An interesting question, leading to many proposals by various sovereignty groups, but not one that I received any answers to on this adventure.  In short, some groups advocate for tribe status per the Native American model, others demand complete independence from the U.S., and yet others seek financial retribution.  Native Hawaiians have a stronger claim than any other Native American group, having been an internationally recognized monarchy before annexation in 1898.  A formal apology, issued by President Clinton in 1993*** further strengthened this claim.  Hawaii's history is extremely complex, and I am working on condensing my notes on it into a manageable portion.  Until then, suffice it to say that sovereignty groups who cite the illegal overthrow of their monarchy by the U.S. are not delusional.  They are also not united.  Hawaii is graced with over 25 of these groups, some political, others social, each with a different vision for a 'sovereign Hawaii'.

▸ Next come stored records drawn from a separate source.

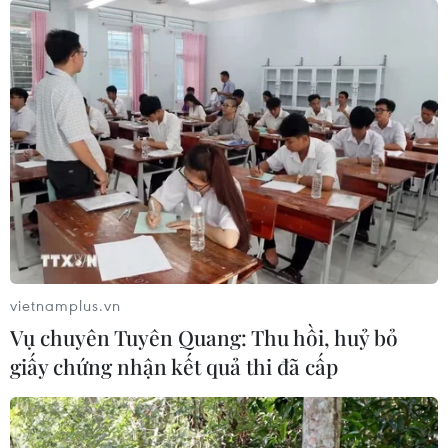
XÓA NHÀ TẠM, NHÀ DỘT NÁT
Mái ấm mới cho con của người có công, bị
nhiễm chất độc hóa học ở Đà Nẵng
Cà Mau: Hoàn thành trên 1.000 căn nhà cho
người khó khăn trước Quốc khánh
Khẩn trương xóa nhà tạm cho con đẻ người
hoạt động kháng chiến nhiễm chất độc hóa học
vietnamplus.vn
Vụ chuyên Tuyên Quang: Thu hồi, huỷ bỏ
Mái ấm mới cho các gia đình có người bị nhiễm
giấy chứng nhận kết quả thi đã cấp
chất độc hóa học ở Lào Cai
Quảng Ngãi: Hoàn thành xóa nhà tạm cho con
đẻ người hoạt động kháng chiến trước 20/7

The Uncles, despite their frequent legal involvement, seem somewhat removed from any larger movement.  Uncle Moses, with whom I could speak only briefly, told me about his life, spoke about energies, and showed us some objects of spiritual importance, given him by various shamans and kept in a circle of gourds.  He did not speak of sovereignty, but at one point he spoke of his children, fully grown now.  "My son recently asked me why I don't get a real house," he rasped through the stoma in his throat, and I leaned in close to catch his words.  "And I told him it's because I like living here.  I have food and water and shelter; that's all I need."  Uncle Abel's most recent court case found him fighting the town's spraying of pesticides, which were running into his land and water sources.  He read from the transcript of his final statement, "this isn't about Uncle Abel yelling and screaming, this is about the spraying.  The spraying that is poisoning the owls and the turtles in my land."  He showed us images of these environmental consequences.

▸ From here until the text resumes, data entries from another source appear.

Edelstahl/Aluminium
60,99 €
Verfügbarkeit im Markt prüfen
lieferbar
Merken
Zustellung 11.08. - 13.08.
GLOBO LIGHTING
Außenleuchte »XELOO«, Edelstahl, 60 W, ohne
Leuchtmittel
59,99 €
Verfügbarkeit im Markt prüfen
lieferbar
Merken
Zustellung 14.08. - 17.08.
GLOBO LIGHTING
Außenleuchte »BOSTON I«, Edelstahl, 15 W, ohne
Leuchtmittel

The Uncles are not political per se.  The mostly wanted to speak about the land, the uses of a Noni tree, life, not a movement.  Nonetheless, their cause is the cause of the Hawaiian people.  Their very existence, their right by birth to independence and self-rule has been repeatedly challenged.  They have been forced to enter the world of Western law and politics to defend their position, stubbornly resisting the rule of this foreign government that has been placed over their land like a shroud.  And so they write slogans, they defend their freedom in courts of law that do not see their side of the argument and that they maybe do not fully understand.  With determination they refuse to yield.  Their struggle may be individual-- they want to live on Kawa Bay, their people are secondary--, yet in the essence of their stand can be found the claim of all native Hawaiians for independence.


*In the state of Hawaii, schools with the highest percentage of native Hawaiians test lowest.
**A concise history of Hawaiian sovereignty is in the works.
***Public Law 103-150, signed by Clinton on the 100th anniversary of the first overthrow of the Hawaiian government in 1893.